I’m a skeptic on the robot view, but regardless of this skepticism, this is simply a logical point. It’s possible that we have reached limits beyond which technology will only produce modest gains in productivity. It’s also possible that robots and other technologies will lead to unparalleled increases in productivity. But both cannot possible be true. If you’re with the robots, then Samuelson is completely off the mark.

Let’s return to the level of output that is consistent with a stable rate of inflation or the non-accelerating inflation rate of unemployment (NAIRU) in the standard economics view. Samuelson would have us believe that it is something like 6.0 or even 6.5 percent now. (Thankfully he notes that “to be fair, there’s no consensus.” He then gives Mark Zandi as “one dissenter.” Of course the vast majority of economists, including those running the Fed, would qualify as dissenters from Samuelson’s line.)

The record of economists in telling us how low the unemployment rate can go before triggering accelerating inflation is also atrocious.
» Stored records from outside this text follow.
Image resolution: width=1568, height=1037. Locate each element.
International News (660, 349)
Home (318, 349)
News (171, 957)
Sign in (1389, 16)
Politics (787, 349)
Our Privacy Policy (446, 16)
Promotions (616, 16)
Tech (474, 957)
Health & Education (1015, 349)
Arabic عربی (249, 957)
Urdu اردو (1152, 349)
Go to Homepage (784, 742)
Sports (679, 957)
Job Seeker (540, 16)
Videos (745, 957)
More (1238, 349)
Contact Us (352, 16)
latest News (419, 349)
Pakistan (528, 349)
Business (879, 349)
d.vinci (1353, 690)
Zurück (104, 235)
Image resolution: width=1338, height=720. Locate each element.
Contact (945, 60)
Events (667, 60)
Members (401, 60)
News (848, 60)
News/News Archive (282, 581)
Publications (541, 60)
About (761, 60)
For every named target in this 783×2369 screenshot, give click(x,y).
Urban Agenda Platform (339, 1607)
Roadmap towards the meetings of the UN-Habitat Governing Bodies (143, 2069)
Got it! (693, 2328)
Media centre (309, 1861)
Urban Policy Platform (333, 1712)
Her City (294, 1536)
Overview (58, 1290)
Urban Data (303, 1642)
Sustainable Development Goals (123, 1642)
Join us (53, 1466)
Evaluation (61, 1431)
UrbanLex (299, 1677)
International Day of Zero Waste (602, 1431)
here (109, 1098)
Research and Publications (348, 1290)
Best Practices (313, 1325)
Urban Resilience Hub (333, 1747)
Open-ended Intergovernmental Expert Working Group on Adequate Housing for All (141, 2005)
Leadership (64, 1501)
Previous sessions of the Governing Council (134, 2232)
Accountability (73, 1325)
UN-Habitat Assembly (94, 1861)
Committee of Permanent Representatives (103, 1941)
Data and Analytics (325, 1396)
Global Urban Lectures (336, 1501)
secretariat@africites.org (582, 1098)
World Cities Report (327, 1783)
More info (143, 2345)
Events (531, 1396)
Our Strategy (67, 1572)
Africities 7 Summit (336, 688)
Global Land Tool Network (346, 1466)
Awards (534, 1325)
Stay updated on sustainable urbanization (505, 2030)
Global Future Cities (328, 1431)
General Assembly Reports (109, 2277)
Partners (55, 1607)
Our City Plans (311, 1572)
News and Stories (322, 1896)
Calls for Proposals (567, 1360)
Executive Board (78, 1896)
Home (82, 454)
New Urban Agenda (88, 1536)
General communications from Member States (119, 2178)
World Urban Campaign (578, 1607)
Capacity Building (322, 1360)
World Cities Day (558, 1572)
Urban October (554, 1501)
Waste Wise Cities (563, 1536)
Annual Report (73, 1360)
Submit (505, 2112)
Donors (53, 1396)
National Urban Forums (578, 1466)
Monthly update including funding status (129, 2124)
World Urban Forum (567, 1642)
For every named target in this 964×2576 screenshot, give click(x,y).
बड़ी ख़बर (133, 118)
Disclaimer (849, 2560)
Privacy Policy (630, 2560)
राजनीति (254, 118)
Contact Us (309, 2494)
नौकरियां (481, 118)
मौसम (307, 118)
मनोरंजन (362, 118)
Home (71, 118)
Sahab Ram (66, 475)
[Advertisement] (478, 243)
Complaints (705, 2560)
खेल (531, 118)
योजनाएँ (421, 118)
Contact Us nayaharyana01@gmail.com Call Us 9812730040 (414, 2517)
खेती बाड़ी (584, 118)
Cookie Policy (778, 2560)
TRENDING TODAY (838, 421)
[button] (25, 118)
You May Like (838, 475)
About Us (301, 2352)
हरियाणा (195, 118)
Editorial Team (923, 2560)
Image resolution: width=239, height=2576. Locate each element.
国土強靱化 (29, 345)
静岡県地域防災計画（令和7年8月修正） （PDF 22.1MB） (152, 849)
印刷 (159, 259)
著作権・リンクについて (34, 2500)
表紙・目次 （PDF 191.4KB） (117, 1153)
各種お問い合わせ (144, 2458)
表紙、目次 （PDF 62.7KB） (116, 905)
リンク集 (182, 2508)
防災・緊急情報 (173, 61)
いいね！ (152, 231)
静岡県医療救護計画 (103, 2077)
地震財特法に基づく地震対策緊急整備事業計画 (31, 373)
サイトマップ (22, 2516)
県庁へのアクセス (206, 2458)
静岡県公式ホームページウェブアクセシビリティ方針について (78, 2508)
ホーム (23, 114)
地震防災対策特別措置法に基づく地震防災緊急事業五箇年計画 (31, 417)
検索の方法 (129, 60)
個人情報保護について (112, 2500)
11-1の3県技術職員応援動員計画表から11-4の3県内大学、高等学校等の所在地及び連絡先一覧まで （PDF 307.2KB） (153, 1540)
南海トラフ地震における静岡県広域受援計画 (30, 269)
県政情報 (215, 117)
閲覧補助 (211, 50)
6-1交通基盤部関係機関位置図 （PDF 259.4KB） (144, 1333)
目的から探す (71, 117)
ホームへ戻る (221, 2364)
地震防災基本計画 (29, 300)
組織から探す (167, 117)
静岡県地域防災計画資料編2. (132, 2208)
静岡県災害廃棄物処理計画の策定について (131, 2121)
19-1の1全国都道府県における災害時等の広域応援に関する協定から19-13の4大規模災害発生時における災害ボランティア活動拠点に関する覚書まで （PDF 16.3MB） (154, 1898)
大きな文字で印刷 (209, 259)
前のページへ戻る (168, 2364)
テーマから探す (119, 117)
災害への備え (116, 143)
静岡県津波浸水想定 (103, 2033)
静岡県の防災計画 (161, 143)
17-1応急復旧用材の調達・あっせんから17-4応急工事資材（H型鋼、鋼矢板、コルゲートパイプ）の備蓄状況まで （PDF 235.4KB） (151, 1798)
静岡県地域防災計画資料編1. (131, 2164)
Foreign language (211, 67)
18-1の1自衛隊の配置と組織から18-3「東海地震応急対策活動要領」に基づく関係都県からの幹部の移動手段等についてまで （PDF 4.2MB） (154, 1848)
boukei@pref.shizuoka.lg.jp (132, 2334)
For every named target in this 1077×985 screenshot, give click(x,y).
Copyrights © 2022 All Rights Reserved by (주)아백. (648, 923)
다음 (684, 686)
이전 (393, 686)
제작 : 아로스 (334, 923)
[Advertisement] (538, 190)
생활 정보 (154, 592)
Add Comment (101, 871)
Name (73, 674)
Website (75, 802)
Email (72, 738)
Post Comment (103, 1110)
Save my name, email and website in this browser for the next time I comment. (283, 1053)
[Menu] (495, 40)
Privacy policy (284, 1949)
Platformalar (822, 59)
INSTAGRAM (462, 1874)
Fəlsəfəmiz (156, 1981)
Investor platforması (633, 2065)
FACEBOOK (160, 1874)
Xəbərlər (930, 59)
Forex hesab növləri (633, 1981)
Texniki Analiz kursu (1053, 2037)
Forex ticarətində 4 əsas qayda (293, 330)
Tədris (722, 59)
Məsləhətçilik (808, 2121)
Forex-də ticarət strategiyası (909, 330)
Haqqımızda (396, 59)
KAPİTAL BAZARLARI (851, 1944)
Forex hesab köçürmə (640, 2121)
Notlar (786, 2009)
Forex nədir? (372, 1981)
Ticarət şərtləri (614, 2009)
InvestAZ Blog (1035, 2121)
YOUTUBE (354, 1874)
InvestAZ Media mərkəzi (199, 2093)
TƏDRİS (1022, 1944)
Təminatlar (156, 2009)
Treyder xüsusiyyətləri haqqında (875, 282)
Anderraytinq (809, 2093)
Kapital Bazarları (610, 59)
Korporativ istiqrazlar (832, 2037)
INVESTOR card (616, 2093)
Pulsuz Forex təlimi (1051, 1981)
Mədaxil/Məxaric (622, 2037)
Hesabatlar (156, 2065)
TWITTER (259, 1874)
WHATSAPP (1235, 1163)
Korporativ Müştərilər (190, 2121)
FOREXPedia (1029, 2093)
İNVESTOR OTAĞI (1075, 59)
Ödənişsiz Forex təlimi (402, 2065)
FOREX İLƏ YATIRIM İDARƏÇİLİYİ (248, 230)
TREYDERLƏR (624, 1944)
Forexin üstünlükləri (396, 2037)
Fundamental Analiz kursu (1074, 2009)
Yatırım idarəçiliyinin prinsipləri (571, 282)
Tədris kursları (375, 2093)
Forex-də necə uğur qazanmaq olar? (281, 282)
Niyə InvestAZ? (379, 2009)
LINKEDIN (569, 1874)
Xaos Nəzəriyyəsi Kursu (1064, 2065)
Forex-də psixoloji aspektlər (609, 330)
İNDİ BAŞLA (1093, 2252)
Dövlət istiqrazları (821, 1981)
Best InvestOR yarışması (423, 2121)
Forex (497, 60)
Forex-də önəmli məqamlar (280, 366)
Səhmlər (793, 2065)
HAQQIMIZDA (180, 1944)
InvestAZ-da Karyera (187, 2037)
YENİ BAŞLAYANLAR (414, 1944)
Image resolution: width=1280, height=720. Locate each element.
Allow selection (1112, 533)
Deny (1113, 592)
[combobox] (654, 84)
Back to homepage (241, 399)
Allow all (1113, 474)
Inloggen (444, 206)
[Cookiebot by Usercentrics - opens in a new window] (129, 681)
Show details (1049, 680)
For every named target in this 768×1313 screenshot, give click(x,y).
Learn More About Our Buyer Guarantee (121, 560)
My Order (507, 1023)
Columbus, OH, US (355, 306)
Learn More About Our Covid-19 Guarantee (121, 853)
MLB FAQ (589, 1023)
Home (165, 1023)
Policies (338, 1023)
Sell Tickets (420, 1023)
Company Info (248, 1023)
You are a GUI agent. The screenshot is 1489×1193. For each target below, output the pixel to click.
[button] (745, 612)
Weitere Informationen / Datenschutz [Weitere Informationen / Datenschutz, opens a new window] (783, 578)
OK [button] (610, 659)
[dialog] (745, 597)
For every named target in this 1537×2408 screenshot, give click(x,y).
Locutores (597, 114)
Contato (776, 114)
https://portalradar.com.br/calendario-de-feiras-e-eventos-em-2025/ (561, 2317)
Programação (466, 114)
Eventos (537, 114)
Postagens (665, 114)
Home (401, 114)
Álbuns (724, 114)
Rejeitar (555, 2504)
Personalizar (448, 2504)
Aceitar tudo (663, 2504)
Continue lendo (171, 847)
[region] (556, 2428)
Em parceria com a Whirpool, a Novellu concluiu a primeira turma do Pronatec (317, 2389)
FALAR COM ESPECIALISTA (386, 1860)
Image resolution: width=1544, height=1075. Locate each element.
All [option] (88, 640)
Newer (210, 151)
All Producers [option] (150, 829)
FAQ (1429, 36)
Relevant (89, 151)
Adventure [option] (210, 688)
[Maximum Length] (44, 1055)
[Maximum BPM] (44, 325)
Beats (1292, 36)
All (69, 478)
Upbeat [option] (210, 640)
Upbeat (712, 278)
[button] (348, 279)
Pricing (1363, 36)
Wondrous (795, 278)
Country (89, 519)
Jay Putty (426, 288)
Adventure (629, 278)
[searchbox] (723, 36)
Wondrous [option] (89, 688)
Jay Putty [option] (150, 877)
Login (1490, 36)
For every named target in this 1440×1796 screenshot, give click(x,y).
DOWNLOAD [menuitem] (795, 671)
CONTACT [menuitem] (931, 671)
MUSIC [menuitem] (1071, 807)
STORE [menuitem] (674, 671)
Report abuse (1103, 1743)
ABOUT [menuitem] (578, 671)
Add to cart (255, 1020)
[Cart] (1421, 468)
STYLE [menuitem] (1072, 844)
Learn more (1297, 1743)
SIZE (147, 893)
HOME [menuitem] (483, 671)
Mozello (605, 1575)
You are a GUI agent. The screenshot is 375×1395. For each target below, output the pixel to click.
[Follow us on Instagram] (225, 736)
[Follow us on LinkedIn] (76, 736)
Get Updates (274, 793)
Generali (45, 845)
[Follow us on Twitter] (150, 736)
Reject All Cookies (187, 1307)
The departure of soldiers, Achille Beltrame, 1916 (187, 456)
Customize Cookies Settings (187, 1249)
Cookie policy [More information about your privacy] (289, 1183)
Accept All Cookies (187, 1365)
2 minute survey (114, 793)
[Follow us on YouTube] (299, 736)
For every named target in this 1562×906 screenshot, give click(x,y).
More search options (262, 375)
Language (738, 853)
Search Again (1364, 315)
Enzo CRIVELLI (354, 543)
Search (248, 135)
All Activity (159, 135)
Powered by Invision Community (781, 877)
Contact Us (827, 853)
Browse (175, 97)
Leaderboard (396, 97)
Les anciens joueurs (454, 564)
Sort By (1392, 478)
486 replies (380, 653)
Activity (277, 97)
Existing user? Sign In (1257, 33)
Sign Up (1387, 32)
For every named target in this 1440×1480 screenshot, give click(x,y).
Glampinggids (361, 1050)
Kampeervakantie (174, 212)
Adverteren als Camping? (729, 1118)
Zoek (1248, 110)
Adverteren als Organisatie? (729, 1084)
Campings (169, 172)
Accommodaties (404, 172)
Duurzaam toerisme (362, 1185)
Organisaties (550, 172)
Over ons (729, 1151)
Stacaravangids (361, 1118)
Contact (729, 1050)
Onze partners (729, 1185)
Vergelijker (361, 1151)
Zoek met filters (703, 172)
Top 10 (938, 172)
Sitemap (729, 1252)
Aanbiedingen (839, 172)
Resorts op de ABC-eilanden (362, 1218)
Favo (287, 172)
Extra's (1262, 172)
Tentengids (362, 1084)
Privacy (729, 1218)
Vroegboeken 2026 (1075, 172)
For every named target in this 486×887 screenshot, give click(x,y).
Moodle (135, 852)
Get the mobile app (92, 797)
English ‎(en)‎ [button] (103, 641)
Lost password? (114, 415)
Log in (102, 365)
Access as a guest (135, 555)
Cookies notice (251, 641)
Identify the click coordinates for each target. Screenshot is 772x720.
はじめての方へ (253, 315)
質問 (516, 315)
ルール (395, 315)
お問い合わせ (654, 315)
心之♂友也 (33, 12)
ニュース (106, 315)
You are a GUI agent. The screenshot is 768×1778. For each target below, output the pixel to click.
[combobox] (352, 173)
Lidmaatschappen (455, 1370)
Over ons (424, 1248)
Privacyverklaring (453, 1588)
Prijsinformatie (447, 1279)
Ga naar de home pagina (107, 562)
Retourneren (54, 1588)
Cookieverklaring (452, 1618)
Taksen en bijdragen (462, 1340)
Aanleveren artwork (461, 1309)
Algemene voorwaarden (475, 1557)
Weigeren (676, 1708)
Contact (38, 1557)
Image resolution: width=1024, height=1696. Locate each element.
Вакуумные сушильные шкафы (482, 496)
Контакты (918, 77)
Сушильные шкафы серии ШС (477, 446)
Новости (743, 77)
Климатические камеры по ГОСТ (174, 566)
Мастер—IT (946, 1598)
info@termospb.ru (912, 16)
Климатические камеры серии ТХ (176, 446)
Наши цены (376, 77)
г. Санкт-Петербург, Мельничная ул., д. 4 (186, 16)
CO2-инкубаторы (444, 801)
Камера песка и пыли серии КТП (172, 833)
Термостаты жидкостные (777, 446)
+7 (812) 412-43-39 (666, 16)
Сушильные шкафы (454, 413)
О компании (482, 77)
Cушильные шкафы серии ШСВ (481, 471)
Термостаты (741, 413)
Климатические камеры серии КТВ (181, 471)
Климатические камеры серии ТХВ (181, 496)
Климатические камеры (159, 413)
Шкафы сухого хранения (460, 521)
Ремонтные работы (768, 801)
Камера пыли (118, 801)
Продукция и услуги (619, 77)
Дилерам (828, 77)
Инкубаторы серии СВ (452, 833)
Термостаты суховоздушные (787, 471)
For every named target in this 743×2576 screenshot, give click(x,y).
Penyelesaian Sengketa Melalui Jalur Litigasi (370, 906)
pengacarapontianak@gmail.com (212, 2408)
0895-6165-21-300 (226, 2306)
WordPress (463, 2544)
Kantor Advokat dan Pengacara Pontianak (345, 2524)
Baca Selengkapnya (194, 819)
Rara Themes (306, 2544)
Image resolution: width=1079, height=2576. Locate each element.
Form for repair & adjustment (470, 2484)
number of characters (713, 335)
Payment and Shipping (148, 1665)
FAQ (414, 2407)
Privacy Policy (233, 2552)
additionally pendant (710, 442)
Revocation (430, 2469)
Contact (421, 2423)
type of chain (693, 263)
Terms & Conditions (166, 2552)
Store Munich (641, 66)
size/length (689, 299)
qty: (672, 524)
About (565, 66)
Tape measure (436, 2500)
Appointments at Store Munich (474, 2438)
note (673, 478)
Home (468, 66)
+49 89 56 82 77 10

In the early and mid 1990s it was an absolute consensus in the economics profession that the unemployment rate could not get much below 6.0 percent without triggering accelerating inflation. In fact, Robert Gordon, who is one of the productivity pessimists cited in this piece was one of the leading proponents of the 6.0 percent NAIRU view. The Fed raised the federal funds rate by three full percentage points from February of 1994 to March of 1995 precisely because it feared letting the unemployment rate fall below its NAIRU target.

While most economists thought the Fed should continue to maintain high interest rates to keep the unemployment rate from falling further (including Clinton appointees to the Fed, Lawrence Meyer and Janet Yellen), Greenspan lowered rates and allowed the unemployment rate to fall because he was not a believer in the economics orthodoxy.

As a result, the unemployment rate was well below the conventional estimates of NAIRU for the four years from 1997 through 2000, with unemployment reaching 4.0 percent as a year-round average in 2000. Not only did this allow millions of people to work who would otherwise not have the opportunity, it also was the only period since the early 1970s when workers up and down the wage ladder saw substantial real wage gains. And, there was no acceleration of inflation. (Yes, this is the topic of my book with Jared Bernstein.)

The economists arguing for a 6.0 percent NAIRU back in 1995 had a far better case for their position in the mid-1990s then the crew Samuelson is turning to now. At that time the economy had not seen a prolonged period of low unemployment for more than two decades. This provided substantial statistical support for their position. The current crew has no real statistical support for their position, just a lot of handwaving, and of course friends in important positions.

To put it simply, the claim that the economy can’t do better in terms of generating jobs and income for the less well off depends exclusively on the authority of people who have been almost completely wrong on every important macro economic development for the last two decades. So you better listen!